1. Pourquoi Amnesty International s'oppose-t-elle à la peine de mort ?

2. Les victimes de crimes violents et leurs familles n'ont-elles pas droit à la justice ?

3. Si une personne tue quelqu'un, ne mérite-elle pas la mort (œil pour œil) ?

4. La peine de mort n'empêche-t-elle pas les crimes ?

5. Qu'en est-il de la peine de mort pour les terroristes ?

6. Ne vaut-il pas mieux exécuter quelqu'un que de l'enfermer à vie ?

7. Existe-t-il une méthode humaine et indolore pour exécuter une personne ?

8. En quoi cela regarde-t-il Amnesty si d’autres sociétés veulent appliquer la peine de mort ?

9. Que faire si l'opinion publique est favorable à la peine de mort ?

10. Le combat pour l'abolition de la peine de mort peut-il être gagné ?

1. Pourquoi Amnesty International s'oppose-t-elle à la peine de mort ?

La peine de mort va à l'encontre du droit humain le plus fondamental : le droit à la vie. Elle constitue la pire des punitions cruelles, inhumaines et dégradantes.

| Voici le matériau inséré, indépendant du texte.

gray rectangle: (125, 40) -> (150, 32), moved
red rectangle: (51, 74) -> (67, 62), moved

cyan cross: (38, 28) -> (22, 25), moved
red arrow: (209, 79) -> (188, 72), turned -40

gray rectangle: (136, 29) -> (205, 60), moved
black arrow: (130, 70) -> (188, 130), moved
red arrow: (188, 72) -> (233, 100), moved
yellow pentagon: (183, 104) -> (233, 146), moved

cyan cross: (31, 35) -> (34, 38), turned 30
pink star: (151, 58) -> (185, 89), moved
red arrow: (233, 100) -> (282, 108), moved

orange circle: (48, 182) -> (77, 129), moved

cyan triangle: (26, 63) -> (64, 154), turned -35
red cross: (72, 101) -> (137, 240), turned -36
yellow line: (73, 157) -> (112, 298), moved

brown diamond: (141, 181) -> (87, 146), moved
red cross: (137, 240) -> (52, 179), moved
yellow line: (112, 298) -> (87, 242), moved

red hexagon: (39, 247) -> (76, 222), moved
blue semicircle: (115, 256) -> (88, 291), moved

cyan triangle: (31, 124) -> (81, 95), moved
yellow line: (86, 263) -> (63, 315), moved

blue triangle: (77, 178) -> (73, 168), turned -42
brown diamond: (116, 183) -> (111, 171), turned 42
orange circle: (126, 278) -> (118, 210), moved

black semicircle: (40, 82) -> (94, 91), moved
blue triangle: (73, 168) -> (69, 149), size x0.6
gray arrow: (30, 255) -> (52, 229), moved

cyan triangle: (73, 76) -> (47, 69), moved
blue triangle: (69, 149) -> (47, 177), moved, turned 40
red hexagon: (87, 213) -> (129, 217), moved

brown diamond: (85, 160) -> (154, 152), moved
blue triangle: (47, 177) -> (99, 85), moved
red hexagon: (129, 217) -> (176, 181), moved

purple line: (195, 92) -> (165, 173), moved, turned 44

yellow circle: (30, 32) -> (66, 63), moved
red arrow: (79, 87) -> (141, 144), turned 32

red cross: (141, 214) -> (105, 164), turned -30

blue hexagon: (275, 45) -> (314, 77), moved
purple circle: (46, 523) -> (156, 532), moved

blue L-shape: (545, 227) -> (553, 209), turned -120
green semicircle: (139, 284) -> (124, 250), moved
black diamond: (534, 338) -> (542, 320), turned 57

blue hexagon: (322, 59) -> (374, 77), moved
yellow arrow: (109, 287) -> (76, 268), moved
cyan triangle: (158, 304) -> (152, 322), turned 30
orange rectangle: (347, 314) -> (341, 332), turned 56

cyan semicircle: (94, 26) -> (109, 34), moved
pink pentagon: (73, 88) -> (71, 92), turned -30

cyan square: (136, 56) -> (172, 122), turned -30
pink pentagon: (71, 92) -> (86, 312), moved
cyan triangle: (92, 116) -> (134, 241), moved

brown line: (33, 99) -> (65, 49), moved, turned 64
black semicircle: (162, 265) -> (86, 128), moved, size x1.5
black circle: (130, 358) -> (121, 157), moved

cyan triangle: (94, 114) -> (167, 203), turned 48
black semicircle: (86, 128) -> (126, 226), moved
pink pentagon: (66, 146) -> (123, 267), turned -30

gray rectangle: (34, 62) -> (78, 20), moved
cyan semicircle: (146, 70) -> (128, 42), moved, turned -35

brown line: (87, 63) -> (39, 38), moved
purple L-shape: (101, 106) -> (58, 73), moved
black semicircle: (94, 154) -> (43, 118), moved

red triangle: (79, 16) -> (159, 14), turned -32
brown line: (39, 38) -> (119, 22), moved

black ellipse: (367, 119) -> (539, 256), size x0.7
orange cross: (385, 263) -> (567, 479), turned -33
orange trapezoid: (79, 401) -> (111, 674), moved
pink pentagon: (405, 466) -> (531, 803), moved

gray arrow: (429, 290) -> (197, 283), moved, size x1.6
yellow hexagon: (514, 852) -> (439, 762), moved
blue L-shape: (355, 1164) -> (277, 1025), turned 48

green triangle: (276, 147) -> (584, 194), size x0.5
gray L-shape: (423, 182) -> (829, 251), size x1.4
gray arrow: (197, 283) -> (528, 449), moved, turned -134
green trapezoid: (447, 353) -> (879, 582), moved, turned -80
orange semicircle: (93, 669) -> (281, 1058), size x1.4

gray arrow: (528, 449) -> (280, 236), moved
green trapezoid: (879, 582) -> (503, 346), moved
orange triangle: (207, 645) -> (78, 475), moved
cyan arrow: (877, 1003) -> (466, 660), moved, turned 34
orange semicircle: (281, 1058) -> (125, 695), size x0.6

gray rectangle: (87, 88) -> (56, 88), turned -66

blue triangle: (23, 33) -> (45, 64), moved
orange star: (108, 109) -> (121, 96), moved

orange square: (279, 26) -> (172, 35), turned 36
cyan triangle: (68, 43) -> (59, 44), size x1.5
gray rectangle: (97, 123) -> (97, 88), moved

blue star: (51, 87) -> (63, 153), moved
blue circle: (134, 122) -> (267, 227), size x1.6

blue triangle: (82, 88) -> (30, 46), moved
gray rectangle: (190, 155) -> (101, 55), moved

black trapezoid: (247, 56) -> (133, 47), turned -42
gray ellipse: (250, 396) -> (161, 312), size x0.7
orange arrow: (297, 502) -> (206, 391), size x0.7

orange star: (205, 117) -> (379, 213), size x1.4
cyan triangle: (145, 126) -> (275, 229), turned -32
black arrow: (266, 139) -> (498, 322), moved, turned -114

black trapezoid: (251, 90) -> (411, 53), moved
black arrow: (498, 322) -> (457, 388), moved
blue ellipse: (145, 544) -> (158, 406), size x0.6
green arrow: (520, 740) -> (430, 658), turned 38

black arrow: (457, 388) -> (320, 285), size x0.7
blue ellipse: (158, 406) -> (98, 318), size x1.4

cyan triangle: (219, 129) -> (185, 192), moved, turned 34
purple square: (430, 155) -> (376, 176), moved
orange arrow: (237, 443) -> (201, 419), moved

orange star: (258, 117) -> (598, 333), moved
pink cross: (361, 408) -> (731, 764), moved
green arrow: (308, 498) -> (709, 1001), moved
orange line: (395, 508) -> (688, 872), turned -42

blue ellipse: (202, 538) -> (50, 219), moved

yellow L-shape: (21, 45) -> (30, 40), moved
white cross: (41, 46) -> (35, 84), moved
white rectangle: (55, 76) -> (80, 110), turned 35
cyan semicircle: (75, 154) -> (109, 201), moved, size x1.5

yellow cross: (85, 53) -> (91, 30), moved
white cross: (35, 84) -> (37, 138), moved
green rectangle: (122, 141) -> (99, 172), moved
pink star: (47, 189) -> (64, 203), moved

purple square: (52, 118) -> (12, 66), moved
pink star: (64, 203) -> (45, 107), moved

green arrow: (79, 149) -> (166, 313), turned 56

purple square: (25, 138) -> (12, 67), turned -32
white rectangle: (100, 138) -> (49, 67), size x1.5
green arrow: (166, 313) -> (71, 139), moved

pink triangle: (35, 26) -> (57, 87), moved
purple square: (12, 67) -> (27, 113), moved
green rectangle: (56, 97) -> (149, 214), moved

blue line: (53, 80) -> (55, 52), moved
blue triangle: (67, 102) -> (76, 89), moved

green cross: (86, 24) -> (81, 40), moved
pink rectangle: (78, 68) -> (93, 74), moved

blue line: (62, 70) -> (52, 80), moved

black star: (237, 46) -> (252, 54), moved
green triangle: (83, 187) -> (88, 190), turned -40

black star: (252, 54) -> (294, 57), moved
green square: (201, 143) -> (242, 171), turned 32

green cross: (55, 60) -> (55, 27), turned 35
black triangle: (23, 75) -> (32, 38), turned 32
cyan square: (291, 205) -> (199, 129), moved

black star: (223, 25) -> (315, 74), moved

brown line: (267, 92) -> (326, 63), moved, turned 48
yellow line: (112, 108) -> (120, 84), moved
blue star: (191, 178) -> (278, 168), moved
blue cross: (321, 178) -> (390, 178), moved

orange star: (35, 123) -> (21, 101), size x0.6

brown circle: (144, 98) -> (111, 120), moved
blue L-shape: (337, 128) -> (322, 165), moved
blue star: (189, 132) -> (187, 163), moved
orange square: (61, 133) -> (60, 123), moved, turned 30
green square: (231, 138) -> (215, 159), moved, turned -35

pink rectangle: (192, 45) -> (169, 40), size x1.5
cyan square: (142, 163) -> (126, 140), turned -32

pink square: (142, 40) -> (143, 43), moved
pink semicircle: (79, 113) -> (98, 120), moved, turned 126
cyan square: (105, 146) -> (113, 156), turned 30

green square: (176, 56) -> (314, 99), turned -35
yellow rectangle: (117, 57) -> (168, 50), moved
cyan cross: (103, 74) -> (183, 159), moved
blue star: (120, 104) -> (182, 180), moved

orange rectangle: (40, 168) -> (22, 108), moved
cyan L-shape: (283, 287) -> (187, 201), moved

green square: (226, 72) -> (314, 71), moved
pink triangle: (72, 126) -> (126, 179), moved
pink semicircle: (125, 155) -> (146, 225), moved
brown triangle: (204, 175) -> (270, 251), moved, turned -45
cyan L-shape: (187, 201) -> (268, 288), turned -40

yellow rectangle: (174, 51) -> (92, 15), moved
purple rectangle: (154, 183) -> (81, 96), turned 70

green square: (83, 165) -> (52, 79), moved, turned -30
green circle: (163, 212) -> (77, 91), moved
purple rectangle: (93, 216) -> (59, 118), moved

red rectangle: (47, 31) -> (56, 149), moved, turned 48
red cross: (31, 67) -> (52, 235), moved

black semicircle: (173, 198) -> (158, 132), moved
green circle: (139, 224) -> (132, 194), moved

La peine de mort est discriminatoire. Elle est souvent infligée aux personnes les plus vulnérables de la société, notamment les personnes pauvres, les minorités ethniques et religieuses et les personnes qui ont un handicap mental. Certains gouvernements l'utilisent pour réduire au silence leurs opposant·e·x·s. Là où le système judiciaire est défaillant et où les procès inéquitables sont fréquents, il y a toujours un risque que des personnes innocentes soient exécutées.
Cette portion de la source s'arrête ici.